Dataset content:

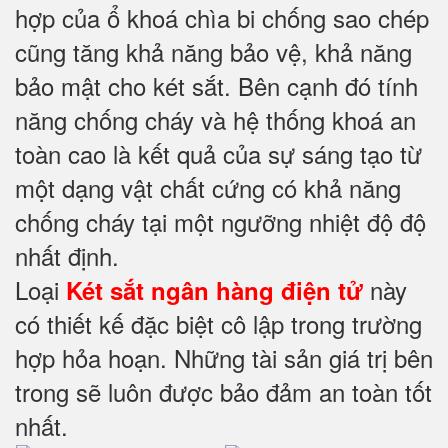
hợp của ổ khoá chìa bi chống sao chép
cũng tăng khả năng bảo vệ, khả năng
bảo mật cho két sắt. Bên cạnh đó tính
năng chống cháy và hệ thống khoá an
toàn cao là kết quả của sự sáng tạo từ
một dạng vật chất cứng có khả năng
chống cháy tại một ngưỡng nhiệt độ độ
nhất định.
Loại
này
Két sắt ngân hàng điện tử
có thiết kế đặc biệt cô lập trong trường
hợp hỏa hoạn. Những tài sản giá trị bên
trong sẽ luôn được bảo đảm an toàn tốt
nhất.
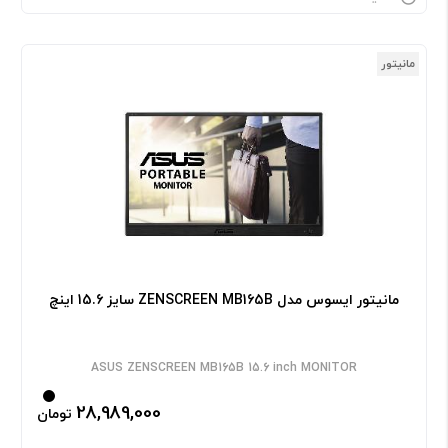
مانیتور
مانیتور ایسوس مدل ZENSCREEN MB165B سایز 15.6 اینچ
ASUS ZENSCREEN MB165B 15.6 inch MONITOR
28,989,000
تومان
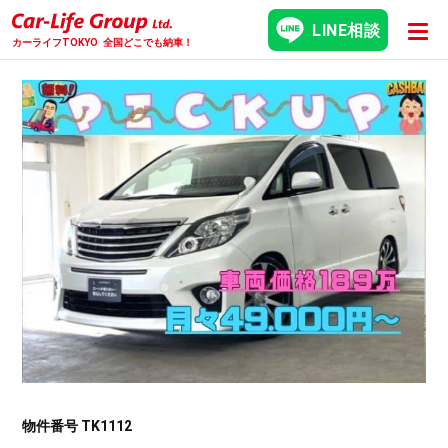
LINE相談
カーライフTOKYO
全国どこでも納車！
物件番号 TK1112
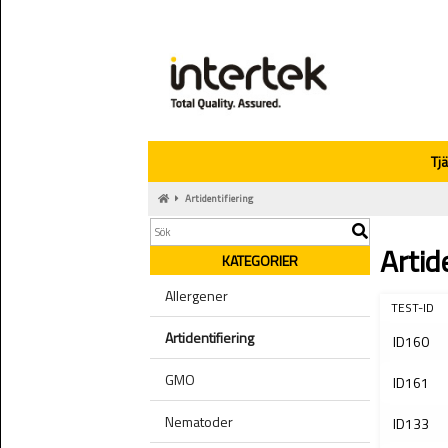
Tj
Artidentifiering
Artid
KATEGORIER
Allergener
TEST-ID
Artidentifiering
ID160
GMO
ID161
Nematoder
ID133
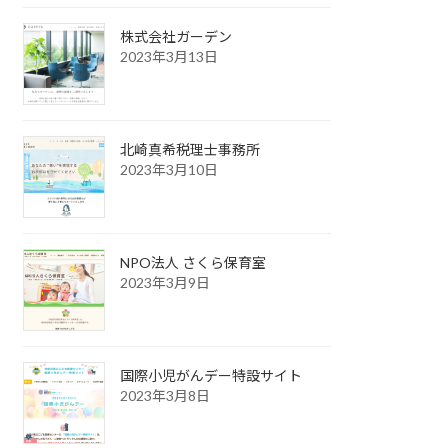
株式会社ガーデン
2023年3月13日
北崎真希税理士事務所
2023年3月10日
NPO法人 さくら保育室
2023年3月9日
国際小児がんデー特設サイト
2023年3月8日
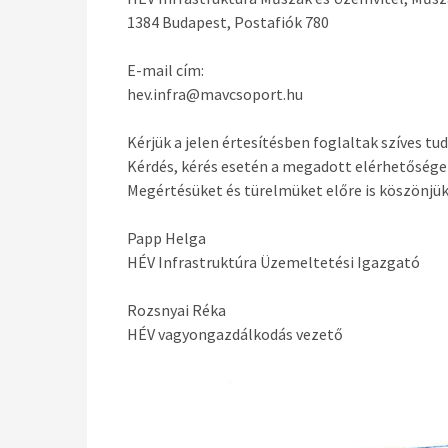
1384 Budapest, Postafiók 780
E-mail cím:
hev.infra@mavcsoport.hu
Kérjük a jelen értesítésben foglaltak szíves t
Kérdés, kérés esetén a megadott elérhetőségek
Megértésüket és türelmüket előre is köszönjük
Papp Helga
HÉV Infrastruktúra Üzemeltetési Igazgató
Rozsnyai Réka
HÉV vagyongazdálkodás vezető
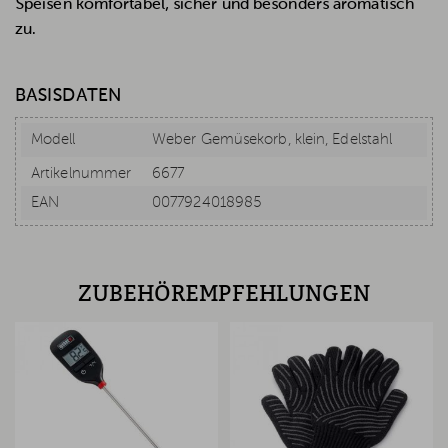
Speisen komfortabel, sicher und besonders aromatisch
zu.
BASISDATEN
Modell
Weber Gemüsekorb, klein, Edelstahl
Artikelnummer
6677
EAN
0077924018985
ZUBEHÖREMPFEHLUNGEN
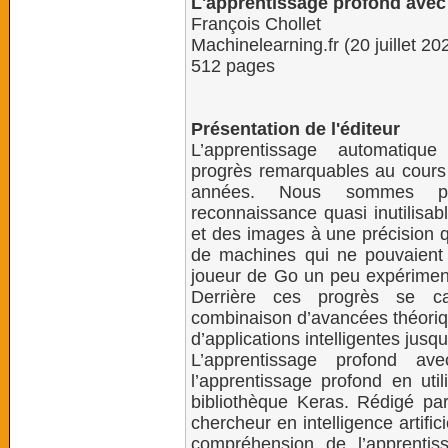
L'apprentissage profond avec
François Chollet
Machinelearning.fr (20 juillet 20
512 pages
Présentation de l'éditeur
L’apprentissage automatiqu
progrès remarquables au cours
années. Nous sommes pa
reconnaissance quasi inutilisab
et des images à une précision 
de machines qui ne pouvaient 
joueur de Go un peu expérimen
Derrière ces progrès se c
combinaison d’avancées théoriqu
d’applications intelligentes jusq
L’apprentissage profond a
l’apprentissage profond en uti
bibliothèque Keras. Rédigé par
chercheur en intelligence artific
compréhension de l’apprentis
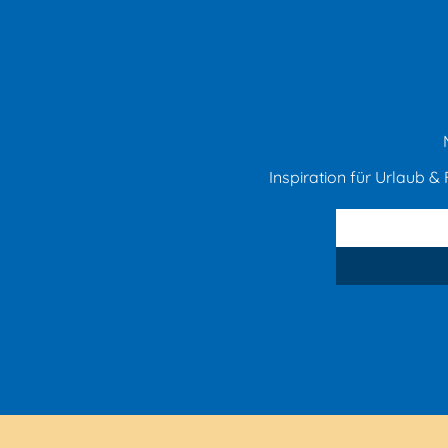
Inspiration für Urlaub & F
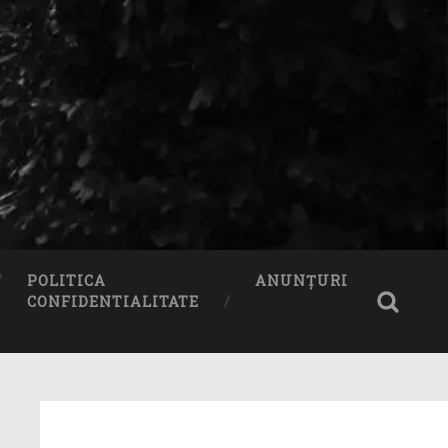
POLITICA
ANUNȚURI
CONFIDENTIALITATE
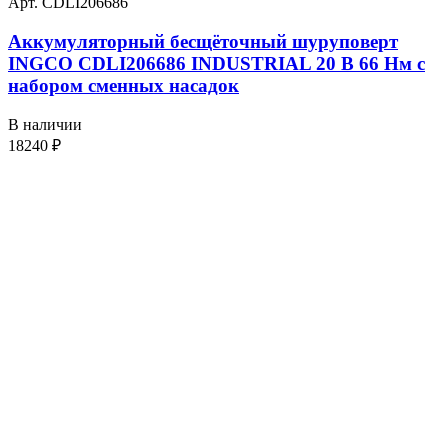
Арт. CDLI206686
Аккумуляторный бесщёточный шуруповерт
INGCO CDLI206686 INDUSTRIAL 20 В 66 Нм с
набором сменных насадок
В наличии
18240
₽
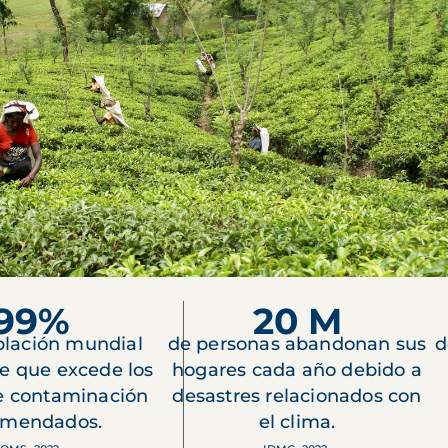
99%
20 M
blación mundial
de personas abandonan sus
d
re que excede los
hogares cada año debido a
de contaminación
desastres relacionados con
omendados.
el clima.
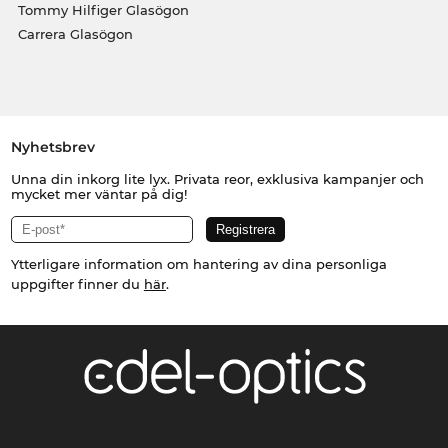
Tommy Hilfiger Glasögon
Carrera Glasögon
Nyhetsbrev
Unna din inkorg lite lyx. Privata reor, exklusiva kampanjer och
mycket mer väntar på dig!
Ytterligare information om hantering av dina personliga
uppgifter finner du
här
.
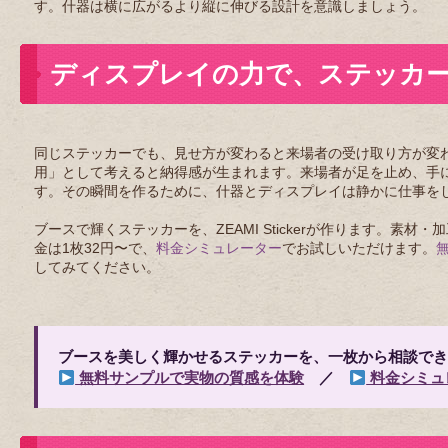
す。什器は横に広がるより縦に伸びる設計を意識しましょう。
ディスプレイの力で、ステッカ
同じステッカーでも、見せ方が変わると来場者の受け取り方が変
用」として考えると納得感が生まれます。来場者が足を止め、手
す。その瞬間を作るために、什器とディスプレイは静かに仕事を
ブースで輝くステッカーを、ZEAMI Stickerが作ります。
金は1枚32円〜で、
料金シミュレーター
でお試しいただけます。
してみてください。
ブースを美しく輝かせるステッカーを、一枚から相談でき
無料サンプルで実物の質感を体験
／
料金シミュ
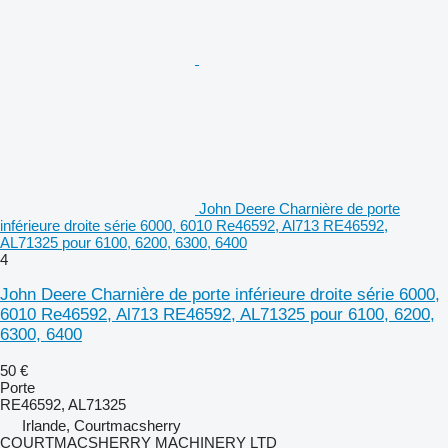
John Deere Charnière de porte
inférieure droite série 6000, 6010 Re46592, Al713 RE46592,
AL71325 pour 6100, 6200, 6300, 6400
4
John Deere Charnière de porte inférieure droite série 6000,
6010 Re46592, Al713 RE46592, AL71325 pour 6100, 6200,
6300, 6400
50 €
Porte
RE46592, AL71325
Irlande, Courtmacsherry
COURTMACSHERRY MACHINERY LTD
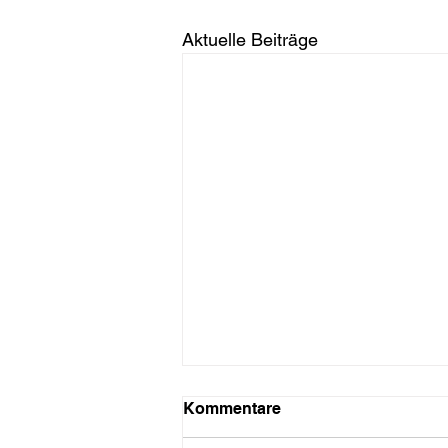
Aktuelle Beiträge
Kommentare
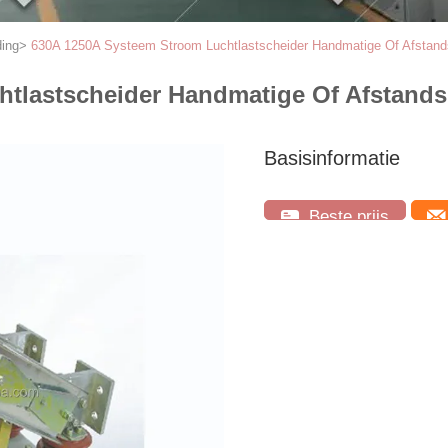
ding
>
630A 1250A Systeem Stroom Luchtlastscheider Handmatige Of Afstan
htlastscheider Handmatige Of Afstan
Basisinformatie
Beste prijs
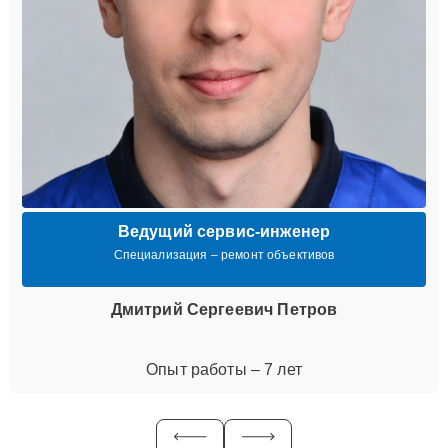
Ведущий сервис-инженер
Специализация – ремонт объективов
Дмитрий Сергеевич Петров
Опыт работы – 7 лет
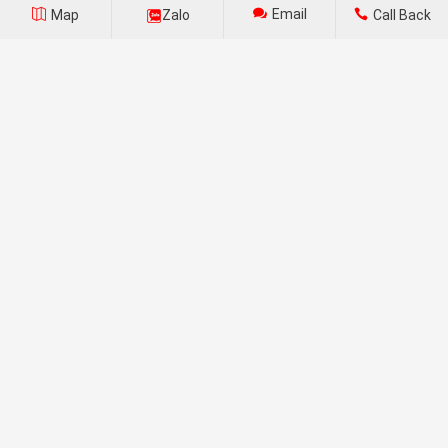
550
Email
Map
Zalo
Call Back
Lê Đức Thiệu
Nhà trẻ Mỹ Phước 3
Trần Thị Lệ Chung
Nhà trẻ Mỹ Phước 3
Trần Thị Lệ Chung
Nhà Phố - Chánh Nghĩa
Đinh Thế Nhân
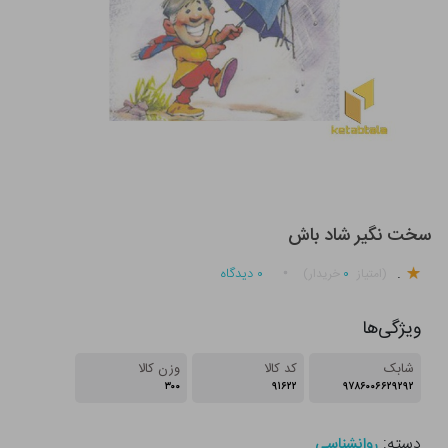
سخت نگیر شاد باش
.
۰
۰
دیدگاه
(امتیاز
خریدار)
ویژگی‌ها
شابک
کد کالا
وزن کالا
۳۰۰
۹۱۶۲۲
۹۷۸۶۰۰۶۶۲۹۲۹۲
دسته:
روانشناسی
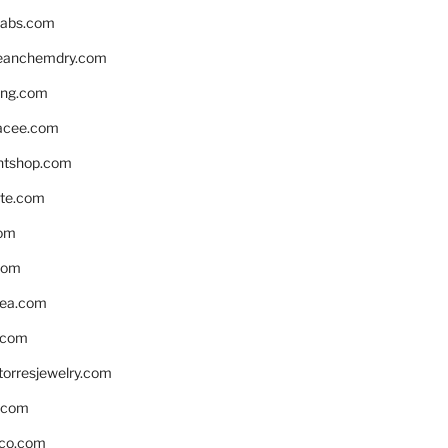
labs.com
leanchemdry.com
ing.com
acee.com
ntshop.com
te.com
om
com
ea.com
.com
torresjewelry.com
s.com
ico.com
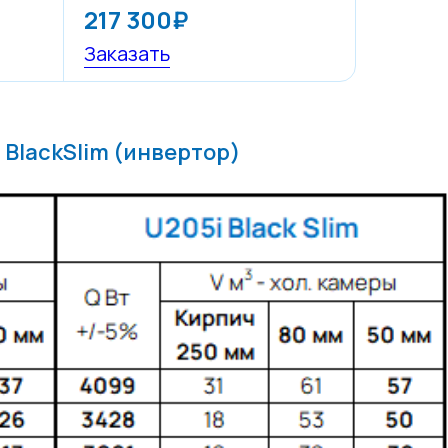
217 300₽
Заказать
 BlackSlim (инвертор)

What you will do:
In the entries above, find the line with "Kérjük a jelen" and the line with "ZUBEHÖREMPFEHLUNGEN". Return exactly those lines and all the ones between them, pictures excluded.

Finished exercise:
Kérjük a jelen értesítésben foglaltak szíves t
Kérdés, kérés esetén a megadott elérhetőségek
Megértésüket és türelmüket előre is köszönjük
Papp Helga
HÉV Infrastruktúra Üzemeltetési Igazgató
Rozsnyai Réka
HÉV vagyongazdálkodás vezető
Speisen komfortabel, sicher und besonders aromatisch
zu.
BASISDATEN
Modell
Weber Gemüsekorb, klein, Edelstahl
Artikelnummer
6677
EAN
0077924018985
ZUBEHÖREMPFEHLUNGEN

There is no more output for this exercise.